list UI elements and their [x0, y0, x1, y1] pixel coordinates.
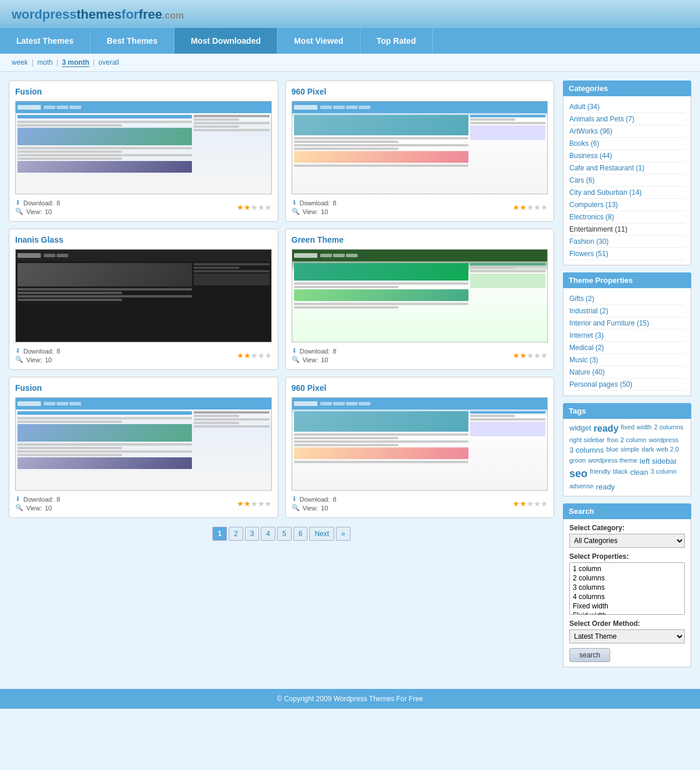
- download-count: 8: [57, 348, 60, 355]
- theme-title[interactable]: Fusion: [15, 383, 272, 393]
- footer: © Copyright 2009 Wordpress Themes For Fr…: [0, 689, 700, 709]
- breadcrumb-overall[interactable]: overall: [99, 58, 119, 66]
- breadcrumb: week | moth | 3 month | overall: [0, 54, 700, 72]
- page-6[interactable]: 6: [293, 527, 308, 541]
- theme-properties-body: Gifts (2) Industrial (2) Interior and Fu…: [563, 288, 691, 396]
- theme-card: Inanis Glass: [9, 229, 278, 370]
- property-link[interactable]: Nature (40): [569, 368, 605, 376]
- prop-option[interactable]: Fluid width: [571, 611, 683, 615]
- prop-option[interactable]: 1 column: [571, 564, 683, 573]
- theme-title[interactable]: Inanis Glass: [15, 235, 272, 244]
- tag[interactable]: fixed: [621, 424, 634, 434]
- list-item: Entertainment (11): [569, 223, 685, 236]
- view-label: View:: [26, 208, 42, 215]
- property-link[interactable]: Internet (3): [569, 331, 604, 340]
- page-3[interactable]: 3: [245, 527, 260, 541]
- prop-option[interactable]: 3 columns: [571, 583, 683, 592]
- category-entertainment[interactable]: Entertainment (11): [569, 225, 627, 233]
- tag[interactable]: clean: [630, 468, 648, 480]
- property-link[interactable]: Personal pages (50): [569, 380, 632, 388]
- breadcrumb-moth[interactable]: moth: [37, 58, 53, 66]
- sidebar: Categories Adult (34) Animals and Pets (…: [563, 80, 691, 674]
- tag[interactable]: ready: [594, 424, 619, 434]
- search-button[interactable]: search: [569, 648, 610, 662]
- category-link[interactable]: Flowers (51): [569, 250, 608, 258]
- nav-top-rated[interactable]: Top Rated: [360, 28, 433, 54]
- property-link[interactable]: Interior and Furniture (15): [569, 319, 649, 327]
- category-cafe[interactable]: Cafe and Restaurant (1): [569, 164, 645, 172]
- categories-list: Adult (34) Animals and Pets (7) ArtWorks…: [569, 101, 685, 260]
- tag[interactable]: blue: [606, 446, 618, 454]
- theme-card: 960 Pixel: [285, 377, 555, 518]
- page-4[interactable]: 4: [261, 527, 275, 541]
- breadcrumb-3month[interactable]: 3 month: [62, 58, 89, 67]
- nav-most-downloaded[interactable]: Most Downloaded: [174, 28, 278, 54]
- tag[interactable]: black: [613, 468, 628, 480]
- nav-latest-themes[interactable]: Latest Themes: [0, 28, 90, 54]
- theme-card: Green Theme: [285, 229, 555, 370]
- property-link[interactable]: Medical (2): [569, 344, 604, 352]
- tag[interactable]: froo: [607, 436, 618, 443]
- category-link[interactable]: Adult (34): [569, 103, 600, 111]
- theme-title[interactable]: Fusion: [15, 87, 272, 96]
- nav-most-viewed[interactable]: Most Viewed: [278, 28, 360, 54]
- logo-text: wordpressthemesforfree.com: [12, 7, 184, 22]
- category-link[interactable]: Computers (13): [569, 201, 618, 209]
- page-1[interactable]: 1: [212, 527, 227, 541]
- tag[interactable]: 2 column: [621, 436, 647, 443]
- order-select[interactable]: Latest Theme: [569, 629, 685, 643]
- tag[interactable]: friendly: [590, 468, 610, 480]
- tag[interactable]: right sidebar: [569, 436, 605, 443]
- tag[interactable]: 2 columns: [654, 424, 683, 434]
- tag[interactable]: adsense: [569, 482, 594, 491]
- list-item: Cars (6): [569, 174, 685, 187]
- prop-option[interactable]: 4 columns: [571, 592, 683, 601]
- page-5[interactable]: 5: [277, 527, 292, 541]
- category-link[interactable]: Books (6): [569, 139, 599, 148]
- tag[interactable]: wordpress: [649, 436, 678, 443]
- category-select[interactable]: All Categories: [569, 534, 685, 548]
- tag[interactable]: 3 column: [650, 468, 677, 480]
- theme-title[interactable]: Green Theme: [292, 235, 548, 244]
- list-item: Business (44): [569, 150, 685, 162]
- tag[interactable]: seo: [569, 468, 587, 480]
- properties-label: Select Properties:: [569, 552, 685, 561]
- list-item: Gifts (2): [569, 293, 685, 305]
- prop-option[interactable]: Fixed width: [571, 601, 683, 611]
- breadcrumb-week[interactable]: week: [12, 58, 28, 66]
- tag[interactable]: 3 columns: [569, 446, 604, 454]
- tag[interactable]: dark: [642, 446, 654, 454]
- page-last[interactable]: »: [336, 527, 351, 541]
- tag[interactable]: wordpress theme: [588, 457, 637, 466]
- site-logo: wordpressthemesforfree.com: [12, 7, 688, 22]
- tag[interactable]: widget: [569, 424, 592, 434]
- tag[interactable]: groon: [569, 457, 586, 466]
- category-link[interactable]: Animals and Pets (7): [569, 115, 634, 123]
- page-next[interactable]: Next: [309, 527, 334, 541]
- tag[interactable]: web 2.0: [656, 446, 679, 454]
- category-link[interactable]: Business (44): [569, 152, 612, 160]
- category-link[interactable]: ArtWorks (96): [569, 127, 612, 135]
- theme-title[interactable]: 960 Pixel: [292, 87, 548, 96]
- theme-thumbnail: [292, 397, 548, 491]
- theme-card: Fusion: [9, 80, 278, 222]
- properties-select[interactable]: 1 column 2 columns 3 columns 4 columns F…: [569, 562, 685, 615]
- property-link[interactable]: Music (3): [569, 356, 598, 364]
- category-link[interactable]: Fashion (30): [569, 237, 608, 246]
- tag[interactable]: width: [637, 424, 652, 434]
- page-2[interactable]: 2: [229, 527, 243, 541]
- main-content: Fusion: [0, 72, 700, 683]
- tag[interactable]: ready: [596, 482, 615, 491]
- nav-best-themes[interactable]: Best Themes: [90, 28, 174, 54]
- category-link[interactable]: Electronics (8): [569, 213, 614, 221]
- theme-title[interactable]: 960 Pixel: [292, 383, 548, 393]
- theme-stats: ⬇ Download: 8 🔍 View: 10 ★★★★★: [292, 495, 548, 512]
- prop-option[interactable]: 2 columns: [571, 573, 683, 583]
- properties-list: Gifts (2) Industrial (2) Interior and Fu…: [569, 293, 685, 391]
- category-city[interactable]: City and Suburban (14): [569, 188, 642, 197]
- tag[interactable]: left sidebar: [640, 457, 677, 466]
- category-link[interactable]: Cars (6): [569, 176, 594, 184]
- property-link[interactable]: Industrial (2): [569, 307, 608, 315]
- property-link[interactable]: Gifts (2): [569, 295, 594, 303]
- tag[interactable]: simple: [621, 446, 639, 454]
============
Task statement: Wherever the string "ArtWorks" occurs in the records, copy the line it is in.

Solution to the problem:
- categories-list: Adult (34) Animals and Pets (7) ArtWorks…: [569, 101, 685, 260]
- category-link[interactable]: ArtWorks (96): [569, 127, 612, 135]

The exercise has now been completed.